# adios p&s!



## HuskyMD (May 19, 2000)

Thanks everyone. You guys have been great to put up with me and my crap over the years. 

My wife is not getting any better, my kids need my attention, my job needs me to spend less time on here, etc. and I have decided the only way I will be able to stay away is to "quit smoking" cold turkey. The spring fling is the end of the P&S road for me.

I'll probably check in from time to time and "sneak a quick drag", but for all essential purposes, I'm done. I'll still be fishing when I can, I'll just be going without posting about it etc.

I just bought a pierandsurf sticker for my car and a new tshirt, so I'll advertise the site, I just need to step away for a while.

Thanks again guys...lots of good folk on this site.


----------



## chump (Jul 18, 2005)

Hey Husky,

I hope all works well w/ your wife. I'm sorry we never got to meet, as I live in Gaithersburg and we're probably neighbors. I think you met most of the guys I fish with, but not me. 

Anyways, yeah, spending time w/ the family is always a good thing. Hope you'll get back on the water eventually.

Til then,
Chump


----------



## cygnus-x1 (Oct 12, 2005)

I am very sorry to hear that things are not getting better. Please focus all attention on your immediate family and your career. I hope things will change for the better and I will say a prayer for your wife.
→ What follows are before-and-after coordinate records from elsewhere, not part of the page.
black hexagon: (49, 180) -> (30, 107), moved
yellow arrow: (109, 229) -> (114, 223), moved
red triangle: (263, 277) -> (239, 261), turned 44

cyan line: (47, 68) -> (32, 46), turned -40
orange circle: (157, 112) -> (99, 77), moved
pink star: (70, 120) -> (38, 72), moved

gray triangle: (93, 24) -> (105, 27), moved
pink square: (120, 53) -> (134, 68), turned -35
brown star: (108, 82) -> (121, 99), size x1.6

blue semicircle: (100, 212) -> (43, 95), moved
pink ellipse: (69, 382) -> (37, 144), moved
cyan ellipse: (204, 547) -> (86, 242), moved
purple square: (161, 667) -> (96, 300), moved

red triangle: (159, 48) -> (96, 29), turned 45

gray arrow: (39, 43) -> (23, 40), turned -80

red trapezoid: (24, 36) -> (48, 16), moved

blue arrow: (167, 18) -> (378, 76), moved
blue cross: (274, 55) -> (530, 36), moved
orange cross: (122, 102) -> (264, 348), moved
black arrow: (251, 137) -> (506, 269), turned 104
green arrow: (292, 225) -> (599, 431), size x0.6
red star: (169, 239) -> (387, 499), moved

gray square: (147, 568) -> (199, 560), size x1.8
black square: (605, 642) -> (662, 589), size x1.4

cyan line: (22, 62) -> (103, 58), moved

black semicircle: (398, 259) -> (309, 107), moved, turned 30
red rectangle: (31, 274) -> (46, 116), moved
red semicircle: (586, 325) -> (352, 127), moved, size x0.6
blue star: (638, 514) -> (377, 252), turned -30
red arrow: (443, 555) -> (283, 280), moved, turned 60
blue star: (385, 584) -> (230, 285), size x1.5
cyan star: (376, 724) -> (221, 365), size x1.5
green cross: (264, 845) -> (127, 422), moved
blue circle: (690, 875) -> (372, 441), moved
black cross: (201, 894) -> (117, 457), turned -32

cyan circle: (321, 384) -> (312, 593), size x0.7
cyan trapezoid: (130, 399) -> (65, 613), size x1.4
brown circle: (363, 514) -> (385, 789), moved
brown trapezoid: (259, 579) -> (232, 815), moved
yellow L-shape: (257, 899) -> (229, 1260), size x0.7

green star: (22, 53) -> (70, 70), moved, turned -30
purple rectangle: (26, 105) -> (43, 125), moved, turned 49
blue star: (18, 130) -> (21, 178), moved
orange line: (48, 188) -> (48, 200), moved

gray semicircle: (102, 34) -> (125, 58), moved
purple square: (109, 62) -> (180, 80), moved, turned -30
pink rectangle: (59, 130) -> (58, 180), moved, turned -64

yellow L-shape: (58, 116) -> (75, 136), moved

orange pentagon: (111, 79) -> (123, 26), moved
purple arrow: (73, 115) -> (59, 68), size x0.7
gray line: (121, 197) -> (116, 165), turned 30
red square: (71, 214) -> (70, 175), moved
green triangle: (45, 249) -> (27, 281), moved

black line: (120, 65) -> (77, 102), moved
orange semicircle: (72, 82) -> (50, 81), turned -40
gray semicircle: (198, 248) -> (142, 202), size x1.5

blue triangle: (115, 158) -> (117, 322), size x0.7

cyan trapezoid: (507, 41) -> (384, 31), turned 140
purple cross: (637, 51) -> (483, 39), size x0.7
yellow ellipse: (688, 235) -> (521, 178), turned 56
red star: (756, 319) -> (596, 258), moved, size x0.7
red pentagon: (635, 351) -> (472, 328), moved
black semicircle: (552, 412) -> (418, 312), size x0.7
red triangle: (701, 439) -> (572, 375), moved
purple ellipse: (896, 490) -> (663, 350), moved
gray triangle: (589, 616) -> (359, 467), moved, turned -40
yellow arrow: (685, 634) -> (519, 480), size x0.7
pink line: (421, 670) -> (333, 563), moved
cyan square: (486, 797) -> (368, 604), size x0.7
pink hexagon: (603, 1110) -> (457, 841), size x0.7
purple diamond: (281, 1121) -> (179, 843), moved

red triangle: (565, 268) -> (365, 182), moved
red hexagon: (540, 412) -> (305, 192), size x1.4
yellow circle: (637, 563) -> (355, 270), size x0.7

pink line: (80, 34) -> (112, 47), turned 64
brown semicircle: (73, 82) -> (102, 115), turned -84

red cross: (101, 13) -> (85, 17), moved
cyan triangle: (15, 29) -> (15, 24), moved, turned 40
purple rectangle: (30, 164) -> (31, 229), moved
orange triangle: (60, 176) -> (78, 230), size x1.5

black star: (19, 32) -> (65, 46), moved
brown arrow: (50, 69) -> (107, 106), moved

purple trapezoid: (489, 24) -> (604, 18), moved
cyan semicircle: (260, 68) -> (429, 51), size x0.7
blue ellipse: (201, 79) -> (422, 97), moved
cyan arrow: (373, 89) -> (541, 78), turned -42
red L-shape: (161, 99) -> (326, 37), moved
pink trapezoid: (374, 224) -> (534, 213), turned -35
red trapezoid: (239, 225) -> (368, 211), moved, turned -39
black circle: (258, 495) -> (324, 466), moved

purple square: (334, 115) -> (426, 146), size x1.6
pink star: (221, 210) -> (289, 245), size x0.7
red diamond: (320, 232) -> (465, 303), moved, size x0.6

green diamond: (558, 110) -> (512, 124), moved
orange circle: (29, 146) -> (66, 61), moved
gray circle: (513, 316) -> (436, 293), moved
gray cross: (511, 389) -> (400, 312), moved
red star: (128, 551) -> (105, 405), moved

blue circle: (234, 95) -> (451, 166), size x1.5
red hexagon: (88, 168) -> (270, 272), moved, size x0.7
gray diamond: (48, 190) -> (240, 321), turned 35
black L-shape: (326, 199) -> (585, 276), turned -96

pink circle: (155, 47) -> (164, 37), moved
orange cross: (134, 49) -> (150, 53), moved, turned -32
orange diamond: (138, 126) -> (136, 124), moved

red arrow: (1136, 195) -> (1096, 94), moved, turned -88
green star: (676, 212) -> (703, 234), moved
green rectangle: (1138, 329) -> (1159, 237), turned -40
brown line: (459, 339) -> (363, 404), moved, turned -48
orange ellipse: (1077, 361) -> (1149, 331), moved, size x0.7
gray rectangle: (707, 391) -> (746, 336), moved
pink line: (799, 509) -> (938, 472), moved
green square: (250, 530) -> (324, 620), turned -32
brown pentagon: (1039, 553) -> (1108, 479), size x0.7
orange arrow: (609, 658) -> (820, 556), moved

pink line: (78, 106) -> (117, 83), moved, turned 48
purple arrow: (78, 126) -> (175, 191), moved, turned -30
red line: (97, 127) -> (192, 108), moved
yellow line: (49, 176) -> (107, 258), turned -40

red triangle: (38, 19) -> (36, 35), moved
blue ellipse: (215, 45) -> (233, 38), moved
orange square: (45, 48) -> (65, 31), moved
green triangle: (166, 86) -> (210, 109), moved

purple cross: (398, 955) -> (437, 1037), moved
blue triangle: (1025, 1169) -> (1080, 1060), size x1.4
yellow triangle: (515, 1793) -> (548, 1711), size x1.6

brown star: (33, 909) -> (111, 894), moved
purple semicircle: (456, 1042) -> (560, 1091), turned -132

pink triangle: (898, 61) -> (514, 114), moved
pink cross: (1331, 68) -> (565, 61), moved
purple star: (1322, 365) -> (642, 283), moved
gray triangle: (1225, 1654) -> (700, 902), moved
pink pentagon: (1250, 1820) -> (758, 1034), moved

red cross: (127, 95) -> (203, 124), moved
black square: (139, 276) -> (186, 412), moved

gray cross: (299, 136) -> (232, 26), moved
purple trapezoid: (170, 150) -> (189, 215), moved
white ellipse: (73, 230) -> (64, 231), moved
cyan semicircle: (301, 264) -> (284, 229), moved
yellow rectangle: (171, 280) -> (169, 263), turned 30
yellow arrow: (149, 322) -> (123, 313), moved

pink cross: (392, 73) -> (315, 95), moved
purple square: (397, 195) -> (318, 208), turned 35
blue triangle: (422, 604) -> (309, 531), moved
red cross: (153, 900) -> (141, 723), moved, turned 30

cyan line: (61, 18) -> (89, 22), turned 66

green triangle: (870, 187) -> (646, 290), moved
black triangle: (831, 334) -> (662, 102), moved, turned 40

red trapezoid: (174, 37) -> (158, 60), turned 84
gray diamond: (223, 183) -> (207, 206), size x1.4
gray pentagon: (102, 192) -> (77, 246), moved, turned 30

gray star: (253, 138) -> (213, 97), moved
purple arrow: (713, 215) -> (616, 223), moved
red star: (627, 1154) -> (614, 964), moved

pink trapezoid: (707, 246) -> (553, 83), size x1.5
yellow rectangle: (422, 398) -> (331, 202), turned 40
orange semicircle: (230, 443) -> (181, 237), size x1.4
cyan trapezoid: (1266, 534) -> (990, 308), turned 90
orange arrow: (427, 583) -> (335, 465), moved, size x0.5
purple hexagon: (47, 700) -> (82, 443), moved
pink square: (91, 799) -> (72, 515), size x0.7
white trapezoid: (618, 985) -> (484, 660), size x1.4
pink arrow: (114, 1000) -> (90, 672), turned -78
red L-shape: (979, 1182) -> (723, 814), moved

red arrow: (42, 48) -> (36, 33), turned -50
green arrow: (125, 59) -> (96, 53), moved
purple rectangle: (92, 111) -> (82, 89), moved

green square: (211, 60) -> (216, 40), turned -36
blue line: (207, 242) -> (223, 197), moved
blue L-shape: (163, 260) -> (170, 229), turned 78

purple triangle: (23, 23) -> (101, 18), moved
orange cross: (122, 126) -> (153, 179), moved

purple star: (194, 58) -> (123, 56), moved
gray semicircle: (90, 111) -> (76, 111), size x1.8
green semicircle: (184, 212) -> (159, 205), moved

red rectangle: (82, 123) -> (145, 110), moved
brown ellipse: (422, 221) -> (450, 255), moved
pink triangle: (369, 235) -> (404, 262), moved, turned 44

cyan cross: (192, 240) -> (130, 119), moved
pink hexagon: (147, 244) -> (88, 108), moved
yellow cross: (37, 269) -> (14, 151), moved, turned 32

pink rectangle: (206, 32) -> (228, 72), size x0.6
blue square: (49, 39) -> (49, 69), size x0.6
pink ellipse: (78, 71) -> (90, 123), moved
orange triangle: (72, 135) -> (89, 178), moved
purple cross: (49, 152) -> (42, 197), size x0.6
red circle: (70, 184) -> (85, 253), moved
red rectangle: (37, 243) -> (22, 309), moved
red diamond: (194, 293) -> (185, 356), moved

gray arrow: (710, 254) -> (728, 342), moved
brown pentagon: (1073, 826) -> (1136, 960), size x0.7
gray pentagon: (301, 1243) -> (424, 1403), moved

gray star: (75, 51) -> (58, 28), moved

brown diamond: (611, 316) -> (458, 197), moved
Take care, hope to meet you out in the suds some day.


----------



## DORIGHT (Dec 1, 2006)

Fare well..4-NOW I know where your at and for what it's worth your doing the wright thing...but you'll be back I'm sure....you'll probably find this was a good release for you but it is quite addictive....Take care and god bless your family !!!!!


----------



## Cobia Seeker (Mar 19, 2002)

Good luck...Keep those poarized glasses handy you may need them one day...


----------



## jcreamer (Mar 6, 2001)

Trevor
Sorry to hear this.
You have my phone number and know where I live.
Anytime you want to sneak to PAX or by the house give me a shout.
Anything I can do give me a shout.

John


----------



## fyremanjef (Feb 17, 2005)

*Hey Husky*

Sorry to hear that the misses is not getting better, faster. I hope things turn around for you.

Jeff


----------



## HuskyMD (May 19, 2000)

Thanks guys. Removing gall bladder in the next couple of days... Tight lines!


----------



## Fishbreath (Nov 11, 2004)

Trevor,

Sorry to hear things are going better for the family. I've only met you once but you're a good guy and good things will eventually work out for good people. Hang in there.


----------



## Espresso (Mar 18, 2005)

Take care of things that matter the most. Best wishes to you and your family.


----------



## hengstthomas (Mar 11, 2006)

Husky sorry to hear about your family crisis but I agree its the right thing and hopefully things will improve and you can reclaim you spot here with our family. For what is worth my girlfriend had her gall bladder removed without a hitch and was back to almost normal in a few hours.God Bless you and you family and keep us up to date.


----------



## lipyanker (May 31, 2006)

I hope everything works out for the best you and yours are in my thoughts and prayers


----------



## TunaFish (Aug 16, 2001)

Hey Trevor,

I hope & pray that things will work out fine for your wife and your family. I'm glad I was able to fish with you. Take care...


----------



## NoVaCaster (Mar 1, 2007)

HuskyMD said:


> Thanks guys. Removing gall bladder in the next couple of days... Tight lines!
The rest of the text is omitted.